The sex is forgettable and sweaty. Halfway through the act I can barely contain my repulsion with myself. I am disgusted, not with him, but with my inability to turn down his offer for sex. After he finishes, we lay in my bed and he tells me about his ex-girlfriend and how he is heartbroken about their recent break-up. With his head on my arm, he talks and I barely listen. Instead I look up at the ceiling and pray for the moment when I can interrupt his story and tell him politely that I want him to leave.

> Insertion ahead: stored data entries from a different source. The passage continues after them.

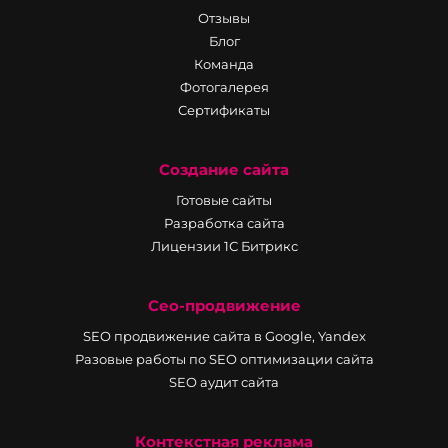
Отзывы
Блог
Команда
Фотогалерея
Сертификаты
Создание сайта
Готовые сайты
Разработка сайта
Лицензии 1С Битрикс
Сео-продвижение
SEO продвижение сайта в Google, Yandex
Разовые работы по SEO оптимизации сайта
SEO аудит сайта
Контекстная реклама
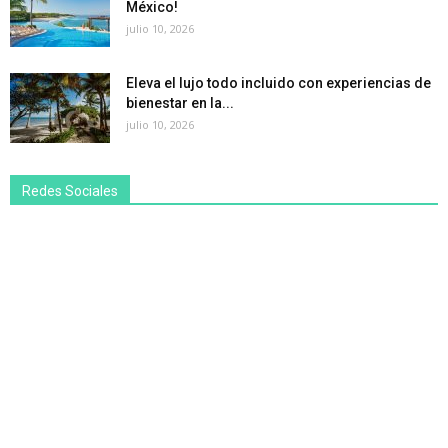
México!
julio 10, 2026
Eleva el lujo todo incluido con experiencias de
bienestar en la...
julio 10, 2026
Redes Sociales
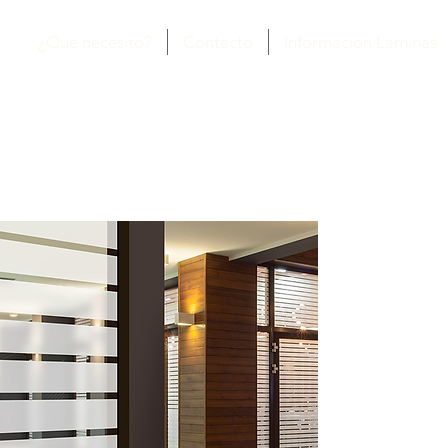
¿Que necesito?
Contacto
Información Láminas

Eventually, he leaves. For the next week, I shower at night, after my roommates have gone to sleep. And each night I cry, hoping the sound of the water will muffle my pathetic weeping. I recognize that I have no one to blame but myself for my actions. My friends had attempted to stifle my need for the thrill of having gratuitous sex. It is not the sex that I wanted; instead it is the spectacle, the very strangeness of the fact that I have now had sex with a male stripper. For years I can’t decide if it’s a humorous anecdote to tell friends, or something sad that happened—an incident in my past that I wish to forget. I still do not know where I stand. The reality is that I had sex with a male stripper.